Concurrent Technologies Corp. has been awarded a patent for a technique to detect corrosion under paint on military and commercial aircraft and other vehicles, the organization has announced.
The nonprofit research and development group received the patent for “processes to create discrete corrosion defects on substrates and establish corrosion nondestructive inspection (NDI) test standards” used to solve real-world corrosion problems, CTC said in a statement Wednesday (Oct. 6).
The intellectual property, now protected under United States Patent No. 7,776,606, “is the state-of-the-art technology needed for effective application of NDI tools to detect corrosion under paint on military and commercial aircraft and other vehicles,” CTC said.

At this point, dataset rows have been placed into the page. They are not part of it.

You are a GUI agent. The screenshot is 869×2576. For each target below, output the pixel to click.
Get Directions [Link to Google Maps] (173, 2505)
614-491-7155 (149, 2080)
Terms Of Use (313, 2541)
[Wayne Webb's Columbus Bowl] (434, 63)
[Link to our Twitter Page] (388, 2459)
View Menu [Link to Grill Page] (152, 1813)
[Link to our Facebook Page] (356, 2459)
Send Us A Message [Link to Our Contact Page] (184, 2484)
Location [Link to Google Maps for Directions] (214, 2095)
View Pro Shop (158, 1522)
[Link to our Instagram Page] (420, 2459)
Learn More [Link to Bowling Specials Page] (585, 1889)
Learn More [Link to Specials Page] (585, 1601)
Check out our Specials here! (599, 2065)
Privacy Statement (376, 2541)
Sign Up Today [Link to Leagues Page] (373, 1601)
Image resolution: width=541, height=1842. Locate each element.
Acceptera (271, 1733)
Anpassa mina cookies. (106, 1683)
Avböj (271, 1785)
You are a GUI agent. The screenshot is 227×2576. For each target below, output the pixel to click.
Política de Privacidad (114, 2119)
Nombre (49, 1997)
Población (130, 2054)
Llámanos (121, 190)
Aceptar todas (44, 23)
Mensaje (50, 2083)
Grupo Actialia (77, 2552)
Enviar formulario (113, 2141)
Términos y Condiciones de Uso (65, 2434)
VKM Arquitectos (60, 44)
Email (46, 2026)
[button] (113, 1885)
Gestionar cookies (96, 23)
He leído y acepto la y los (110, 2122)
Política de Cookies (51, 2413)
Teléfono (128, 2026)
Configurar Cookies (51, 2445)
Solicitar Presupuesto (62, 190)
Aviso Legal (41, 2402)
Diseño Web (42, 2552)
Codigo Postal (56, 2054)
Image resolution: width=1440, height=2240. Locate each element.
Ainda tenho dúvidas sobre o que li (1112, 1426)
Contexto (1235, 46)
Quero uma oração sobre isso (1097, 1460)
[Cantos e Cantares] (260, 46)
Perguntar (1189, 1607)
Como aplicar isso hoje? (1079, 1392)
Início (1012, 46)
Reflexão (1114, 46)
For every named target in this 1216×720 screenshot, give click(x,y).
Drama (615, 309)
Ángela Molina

Detecting Hidden Corrosion
As aircraft and other vehicles age, the maintenance required due to corrosion increases, CTC notes. Some of this corrosion can be visually undetectable, necessitating “NDI tools and protocols capable of locating hidden corrosion under paint.”
In this way, corrosion can be identified before extensive damage occurs, minimizing repair costs, downtime and the need for complete coating removal and reapplication.
Army Aviation Roots
The protocol started as a corrosion project for U.S. Army Aviation in 2002 and later expanded to applications for the U.S. Air Force, said CTC president and CEO Edward J. Sheehan Jr.
In 2003, Joe Pecina, P.E., a metallurgical advisory engineer; technician Scott Ryan, and several other employees in CTC’s Largo, FL, office started developing the process to create discrete corrosion defects in the laboratory, CTC said. The patent application was filed in 2007.
The team “developed a process to create test standards containing hidden discrete corrosion defects used to characterize corrosion detection performance of NDI instrumentation, develop NDI analysis protocols, and validate NDI results for corrosion inspections on aircraft,” Sheehan said.
“These processes and standards ensure the structural integrity of the aircraft, and therefore ensure our warfighters' safety."